Avoiding the pitfalls of process documentation
Most organizations have seen a number of process documentation initiatives over the years. They come and go. Some are more successful than others. Process documentation takes time and resources, so it is a pity if that effort and investment goes to waste. Below are some of the pitfalls and how to avoid them:
- You don’t want to be stuck in detailing every little detail and variant out there. That is why a tiered or layered process model is important. For some processes you simply keep the process flow at a higher level. Only where needed for e.g. consistency, correctness, quality, etc. you document the details. Always take a cost-benefit approach: if there isn’t much benefit in documenting the details, then don’t bother in spending the effort.
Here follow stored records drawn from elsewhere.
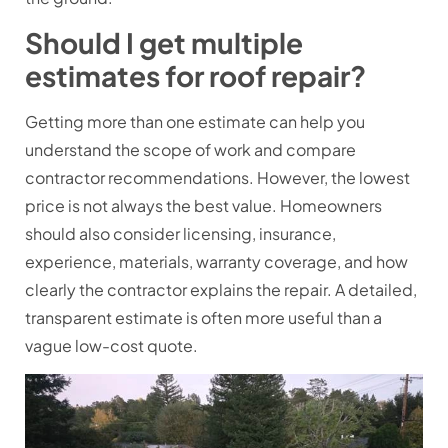
Should I get multiple
estimates for roof repair?
Getting more than one estimate can help you
understand the scope of work and compare
contractor recommendations. However, the lowest
price is not always the best value. Homeowners
should also consider licensing, insurance,
experience, materials, warranty coverage, and how
clearly the contractor explains the repair. A detailed,
transparent estimate is often more useful than a
vague low-cost quote.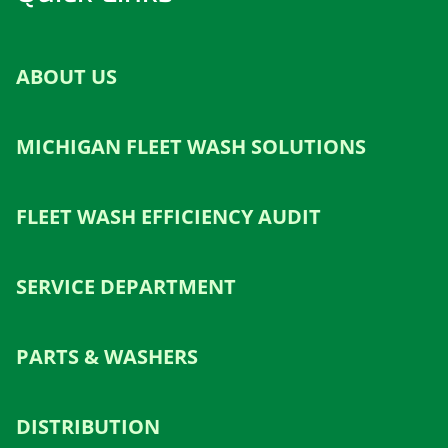
ABOUT US
MICHIGAN FLEET WASH SOLUTIONS
FLEET WASH EFFICIENCY AUDIT
SERVICE DEPARTMENT
PARTS & WASHERS
DISTRIBUTION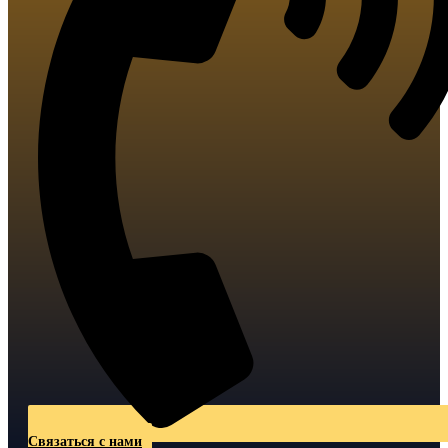
Связаться с нами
- Rely on technical writers and process model experts to do it for you
- Technical writers and process modelling experts whether internal or external (e.g. via consultants) can definitely help you out, kick start a process modelling initiative and ensure quality. However, don’t rely on them do it all for you. First of all they are not your process experts. Your true process experts are sitting in the teams that perform the process activities day in day out. Leaving it all to externals will result in process descriptions that are theoretical and not in line with reality. Secondly, process documentation and modelling is not a one-off activity. Once created, process documentation needs to go into a life cycle where change requests are managed, documentation is periodically reviewed, etc. While externals can help you with the initial design and development, they typically will not be able to support you in your continued documentation lifecycle.
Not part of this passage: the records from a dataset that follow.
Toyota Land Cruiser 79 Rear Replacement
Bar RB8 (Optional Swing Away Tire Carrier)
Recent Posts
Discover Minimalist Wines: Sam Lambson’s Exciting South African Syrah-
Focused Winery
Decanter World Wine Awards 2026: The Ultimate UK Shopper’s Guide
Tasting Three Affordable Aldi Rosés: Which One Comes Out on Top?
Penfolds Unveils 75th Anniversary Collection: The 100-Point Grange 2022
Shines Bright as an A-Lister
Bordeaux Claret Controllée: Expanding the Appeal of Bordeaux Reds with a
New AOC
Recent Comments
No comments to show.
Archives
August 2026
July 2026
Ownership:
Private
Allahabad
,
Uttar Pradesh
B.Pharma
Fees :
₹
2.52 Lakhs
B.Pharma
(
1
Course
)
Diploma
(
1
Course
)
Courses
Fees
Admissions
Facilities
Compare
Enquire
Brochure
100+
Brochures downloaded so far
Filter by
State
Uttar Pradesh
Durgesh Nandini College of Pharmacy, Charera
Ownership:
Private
- Assuming everyone can describe their process
- A common response to the previous pitfall is to document all your processes yourself. After all your own people know their own processes the best. However, it is a mistake to think that everybody can document their own processes. While process modelling comes easy to some people, it is not a skill that is commonly available in all people. Indeed, I have seen people having trouble documenting even the simplest of activities they have been involved in themselves for many years. Training doesn’t help much in such cases because the skill is completely missing. The solution will be to find and only use those people that have the skills. You can start with a broad basis, but then gradually only keep those that that have the skill. Adding some internal or external process modelling experts to the mix will further help to speed up the learning process and increase the quality.
- Lack of active governance
- Process documentation has a life cycle; changes need to be managed, periodic reviews must occur, documentation of new processes needs to be initiated, old process documentation needs to be retired, etc. You could leave it up to the process owners to take care of all this. But let’s face it, more often than not, that will be the last thing on their to-do list. Hence, some form of active governance is needed by a dedicated Process Excellence role (or similar). Someone actively reviewing the processes on a daily basis. However, don’t just assign this role to just any process modelling expert. You need a person that combines process modelling skills with in depth knowledge and understanding of the processes in the domain at hand.
- Bureaucratic governance
- While some form of governance is needed, you don’t want to make that governance too complex. It should not take months and endless meetings to update a process to fit what it is probably already a long-time reality. In my personal experience, the trick has often been to assign and empower a dedicated Process Excellence role (or similar). A person who is sufficiently empowered to analyse the nature and impact of change requests and approve the bulk of the lower impact changes together with the process owner. Whereby higher management and potential process stakeholders – e.g. Privacy, Legal, Quality, Integrity & Compliance, Internal Control – only get involved if and where needed.